Was es braucht, damit Wandel gelingt

Gegenwärtig beschäftigen sich viele Führungsetagen damit, wie ihre Organisationen agiler werden können. Sich schnell und flexibel an Veränderungen anzupassen, gilt als Voraussetzung, um die Folgen des digitalen Wandels zu bewältigen. Dafür notwendige Strukturen und eine entsprechende Arbeitskultur einzuführen, braucht jedoch Zeit. Und auch nicht alle Bereiche profitieren gleichermaßen von mehr Agilität. Unternehmen sollten deshalb differenziert vorgehen und genau prüfen, ob und in welchen Bereichen sie sich agiler aufstellen wollen.

Schon immer sind Firmen mit Wandel konfrontiert – die Fähigkeit, damit umzugehen, ist eine essenzielle Voraussetzung für unternehmerischen Erfolg. In den letzten Jahren ist das Thema aber besonders aktuell geworden, denn die Digitalisierung hat nicht nur die Veränderungsgeschwindigkeit rapide erhöht, ihre Auswirkungen sind oft auch sehr tief greifend. Viele halten Agilität für den zentralen Erfolgsfaktor, um wettbewerbsfähig zu bleiben und am Markt zu überleben. Der Begriff Agilität ist allerdings nicht exakt definiert. In der Praxis sind agile Unternehmen durch schlanke, flexible und vernetzte Strukturen charakterisiert, die  sich am Kundennutzen orientieren und frühzeitig auf Marktentwicklungen reagieren. Ihre Beschäftigten arbeiten bereichsübergreifend zusammen und organisieren sich in Teams weitestgehend selbst.
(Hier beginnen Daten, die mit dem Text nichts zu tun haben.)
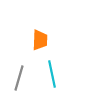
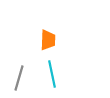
orange trapezoid: moved 8 px right
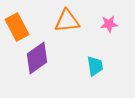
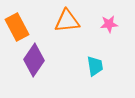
purple diamond: moved 3 px left, 2 px down; rotated 20 degrees counterclockwise
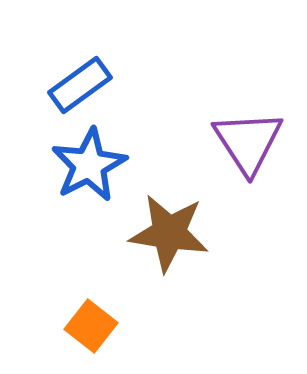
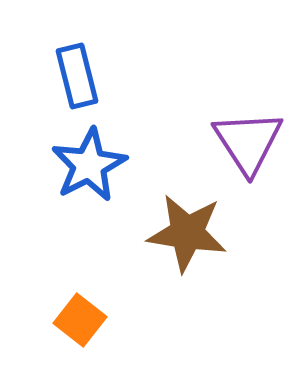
blue rectangle: moved 3 px left, 9 px up; rotated 68 degrees counterclockwise
brown star: moved 18 px right
orange square: moved 11 px left, 6 px up
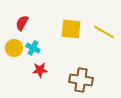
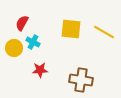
cyan cross: moved 6 px up
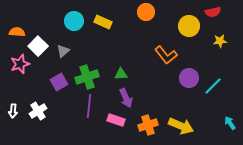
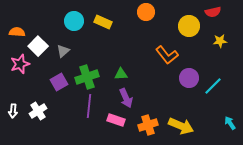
orange L-shape: moved 1 px right
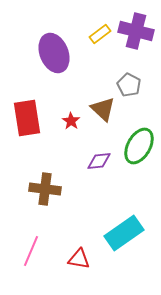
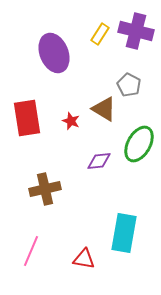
yellow rectangle: rotated 20 degrees counterclockwise
brown triangle: moved 1 px right; rotated 12 degrees counterclockwise
red star: rotated 12 degrees counterclockwise
green ellipse: moved 2 px up
brown cross: rotated 20 degrees counterclockwise
cyan rectangle: rotated 45 degrees counterclockwise
red triangle: moved 5 px right
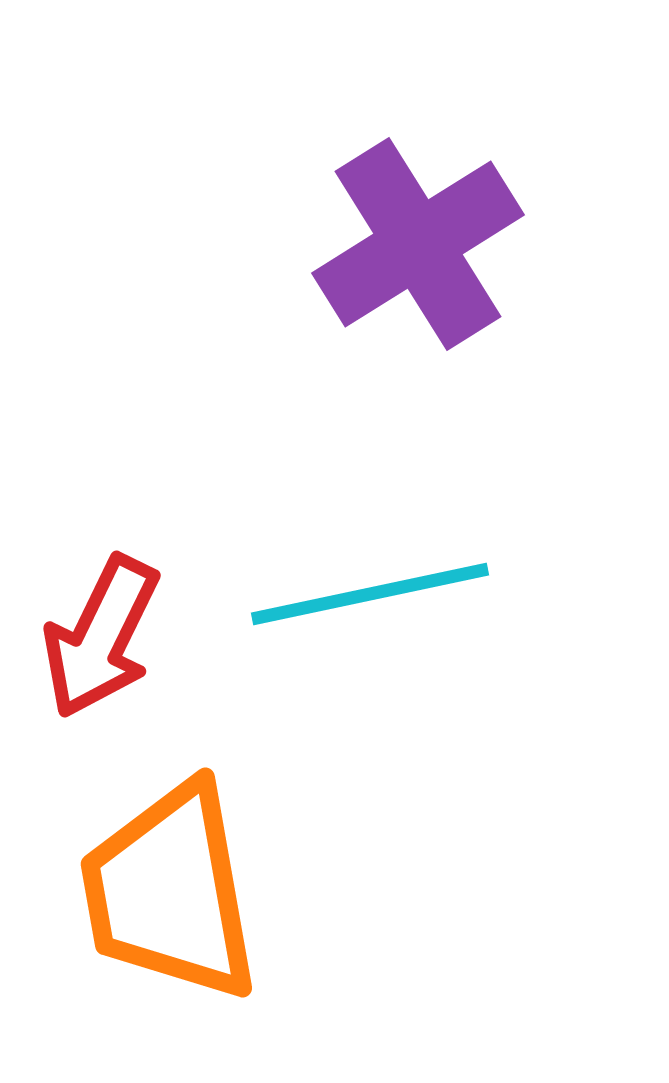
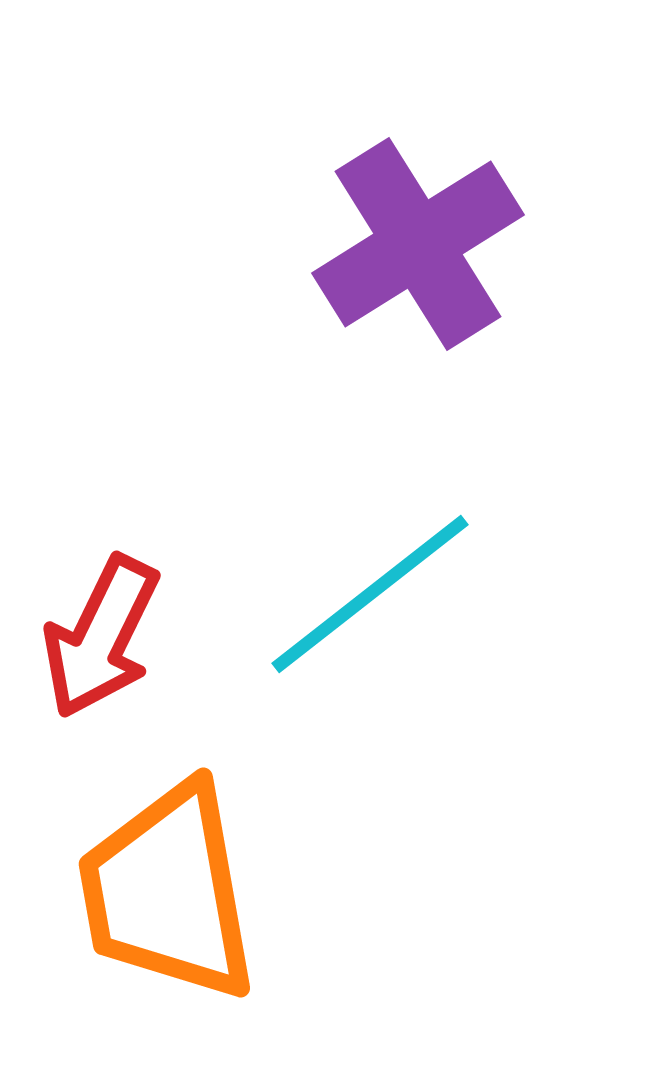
cyan line: rotated 26 degrees counterclockwise
orange trapezoid: moved 2 px left
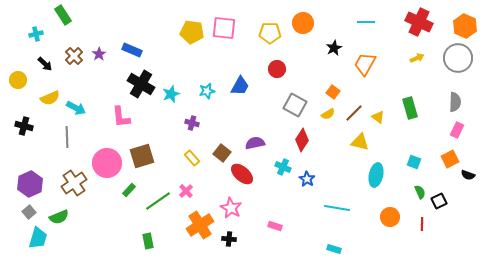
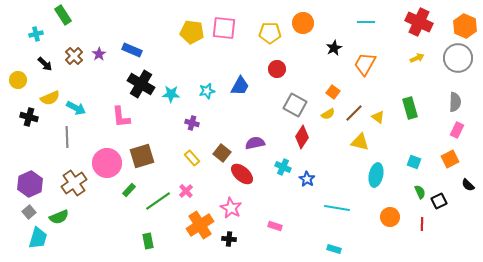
cyan star at (171, 94): rotated 24 degrees clockwise
black cross at (24, 126): moved 5 px right, 9 px up
red diamond at (302, 140): moved 3 px up
black semicircle at (468, 175): moved 10 px down; rotated 24 degrees clockwise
Treiber von Veränderungen können von außen oder von innen kommen

Ob dieses Modell für den eigenen Betrieb oder einzelne Bereiche passt, hängt davon ab, mit welchen Veränderungen man es zu tun hat. Der  Anstoß zum Wandel muss zu zudem nicht zwingend in der Umwelt liegen. Veränderungen innerhalb der Organisation, wie beispielsweise  der zunehmende Wunsch der Belegschaft nach einer besseren Vereinbarkeit von Beruf und Familie, können ebenso dazu führen, dass sich ein Unternehmen anpassen muss.
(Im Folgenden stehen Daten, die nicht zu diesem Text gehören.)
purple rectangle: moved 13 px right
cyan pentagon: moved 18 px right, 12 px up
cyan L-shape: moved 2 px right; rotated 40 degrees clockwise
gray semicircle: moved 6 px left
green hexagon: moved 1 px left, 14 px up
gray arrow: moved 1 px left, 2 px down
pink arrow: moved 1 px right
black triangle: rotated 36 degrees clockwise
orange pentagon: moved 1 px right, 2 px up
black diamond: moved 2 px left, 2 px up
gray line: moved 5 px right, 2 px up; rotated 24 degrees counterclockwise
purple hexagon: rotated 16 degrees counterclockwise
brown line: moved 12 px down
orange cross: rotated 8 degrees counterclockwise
Bei der Frage, wie grundlegend eine Veränderung sein sollte, hilft die folgende Unterscheidung: Handelt es sich um einen Wandel erster  Ordnung, bei dem sich ein Markt nur teilweise verändert und sich bestehende Technologien, Produkte oder Dienstleistungen fortlaufend weiterentwickeln? Dann können klassische Strukturen durchaus den richtigen Rahmen bieten und es geht vor allem darum, das Bewährte weiter zu verbessern. Oder geht es um disruptive Innovationen, die bestehende Technologien oder Produkte vollständig verdrängen und die Branche vielleicht sogar zu neuen Geschäftsmodellen zwingen? Letzteres wäre ein Wandel zweiter Ordnung, der immer auch bedeutet, dass sich die Erfolgsfaktoren für Unternehmen verändern. In einem solchen Fall muss es sich nicht nur umorganisieren, sondern damit anfangen, ganz neu zu denken, wenn es überleben will. Agile Arbeitsorganisation kann dafür geeignete Anhaltspunkte liefern.
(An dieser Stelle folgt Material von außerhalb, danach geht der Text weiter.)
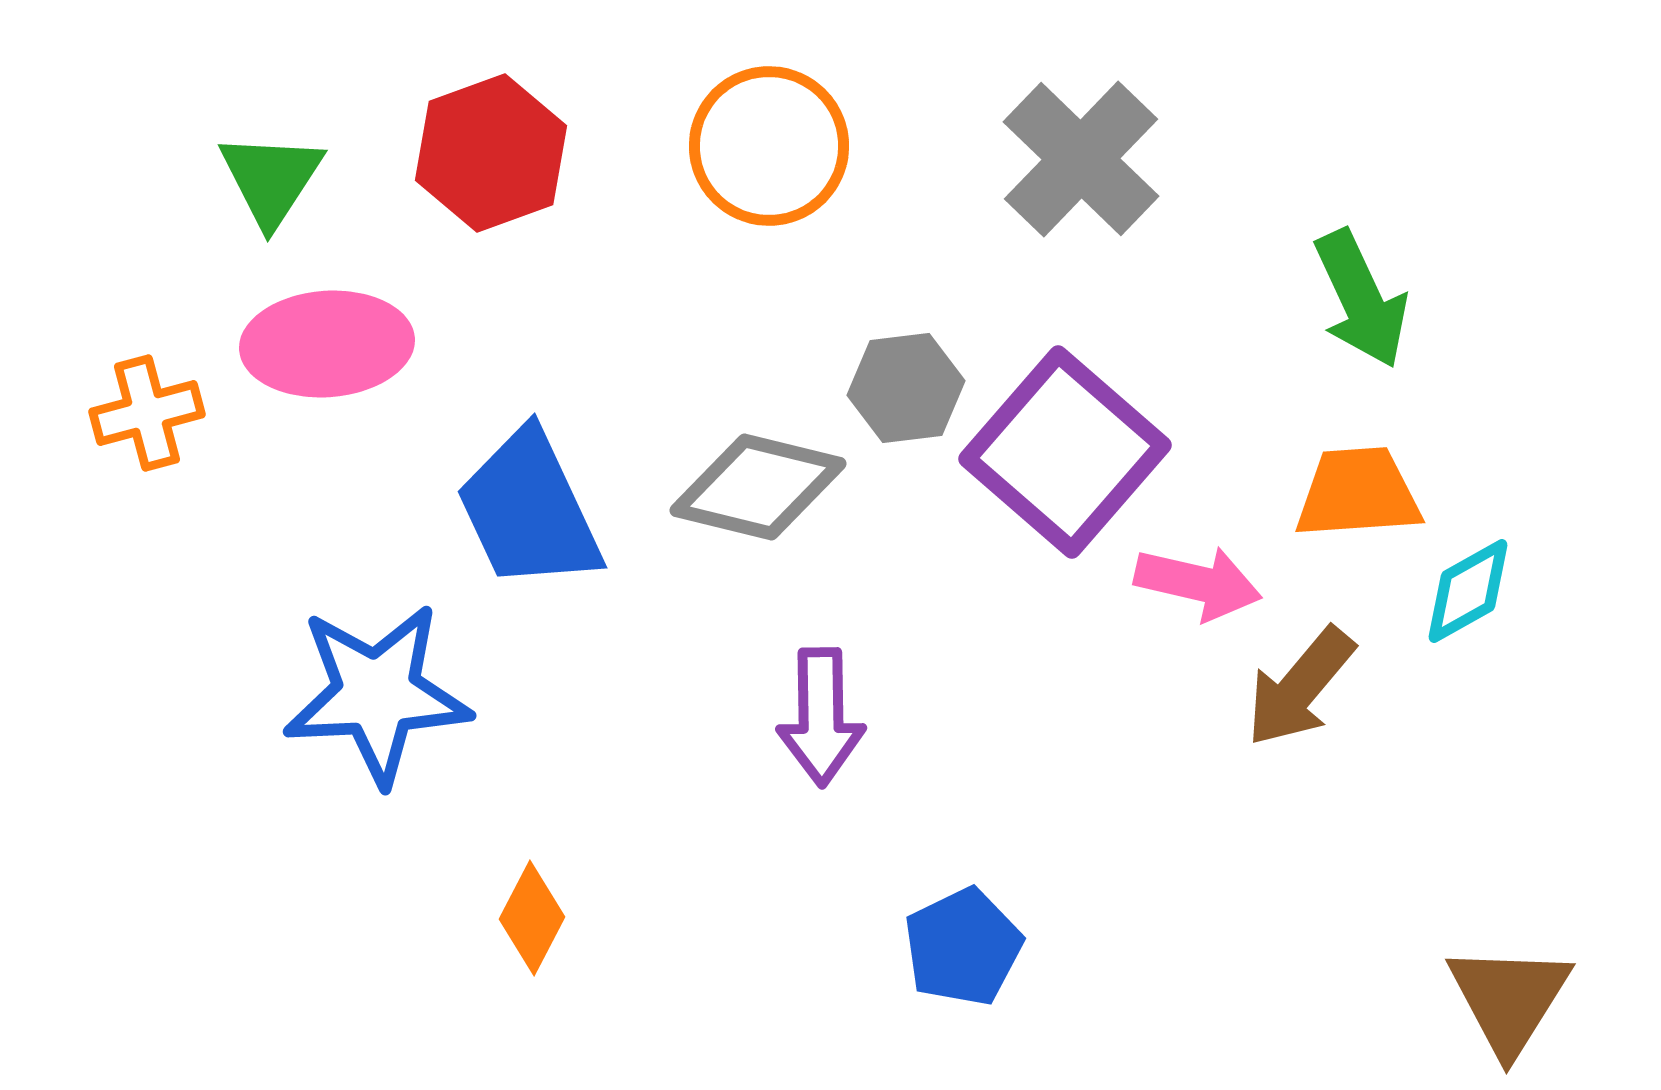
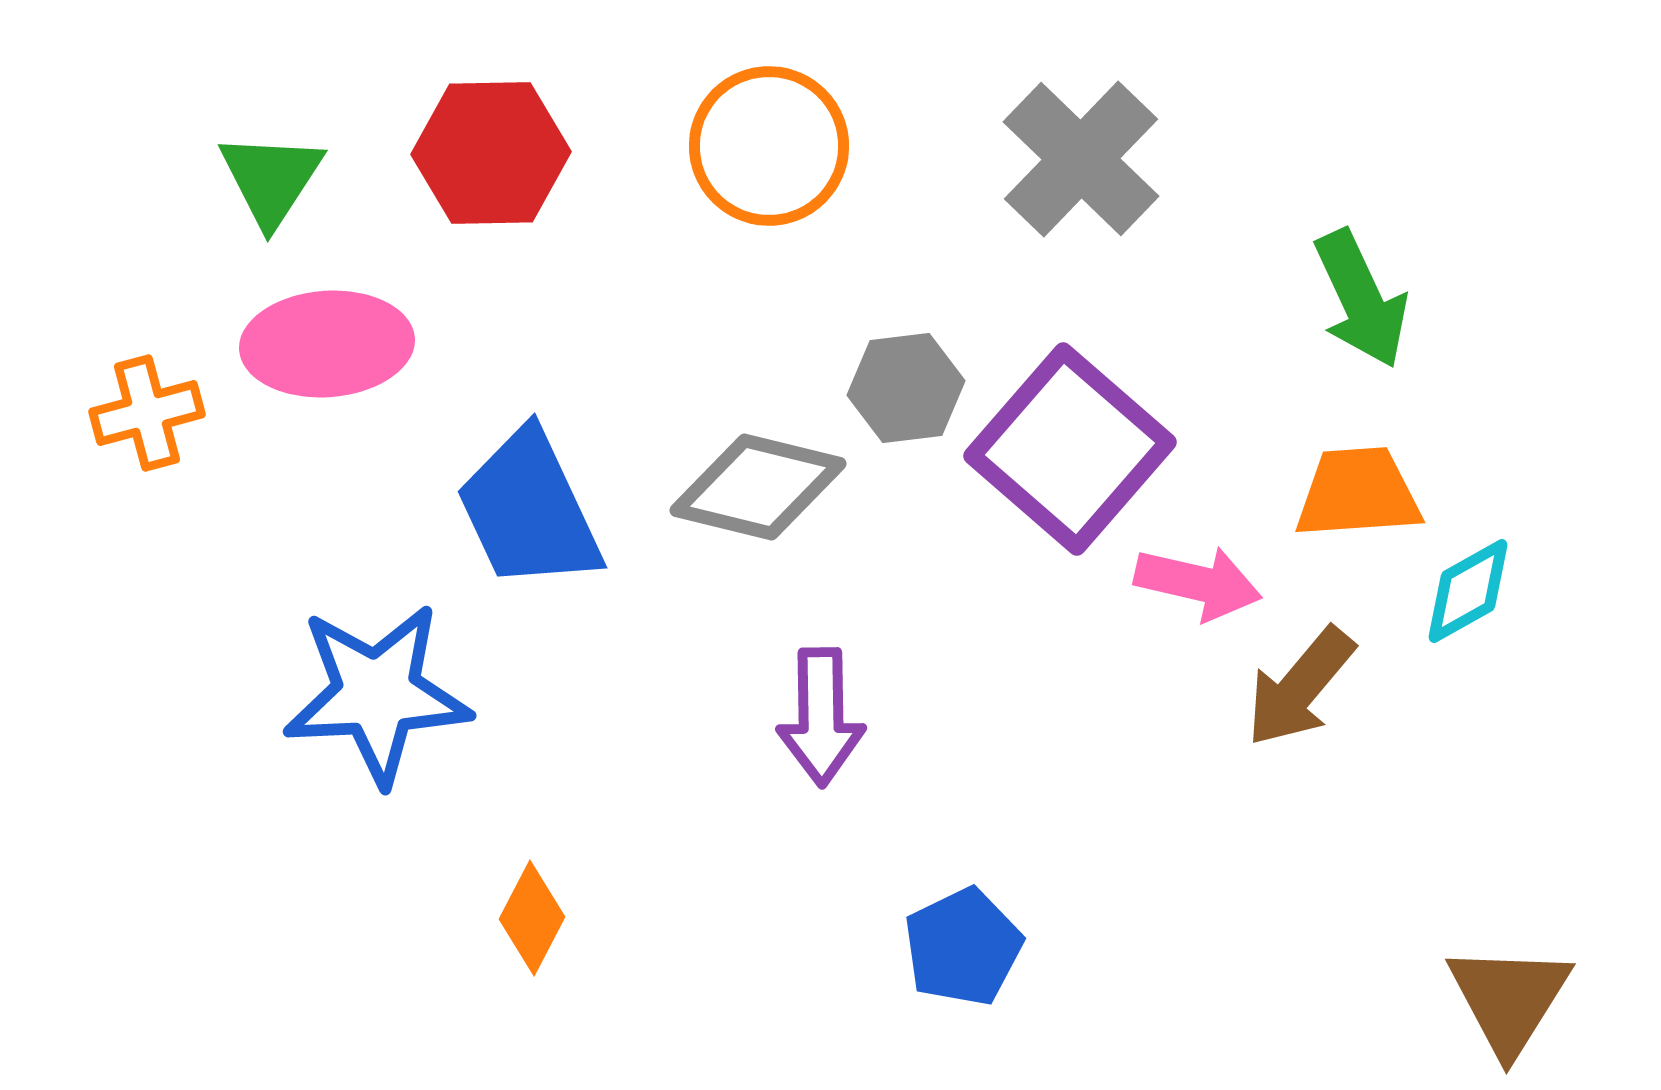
red hexagon: rotated 19 degrees clockwise
purple square: moved 5 px right, 3 px up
Veränderungsprozesse erfordern ein ganzheitliches Verständnis

Damit die Transformation zur agilen Organisation gelingt, ist es wichtig, mehrdimensional vorzugehen. Sich also nicht nur auf die Schaffung neuer, vernetzter Strukturen und Prozesse zu beschränken, sondern letztendlich die gesamte Unternehmens- und Führungskultur auf den Prüfstand zu stellen. Welche grundlegenden Werte die bisherige Zusammenarbeit eines Betriebes prägen, beeinflusst in hohem Maße, ob das Unternehmen tatsächlich reif ist für mehr Agilität. Denn Organisationsdesign und Arbeitsverständnis der Mitarbeiter müssen zueinander
passen, wenn es funktionieren soll. Es kann deshalb notwendig sein, bei der Belegschaft zunächst eine gemeinsame Grundhaltung zu schaffen, beispielsweise eine Vertrauens- und Transparenzkultur, bevor konkrete Veränderungsprojekte gestartet werden können.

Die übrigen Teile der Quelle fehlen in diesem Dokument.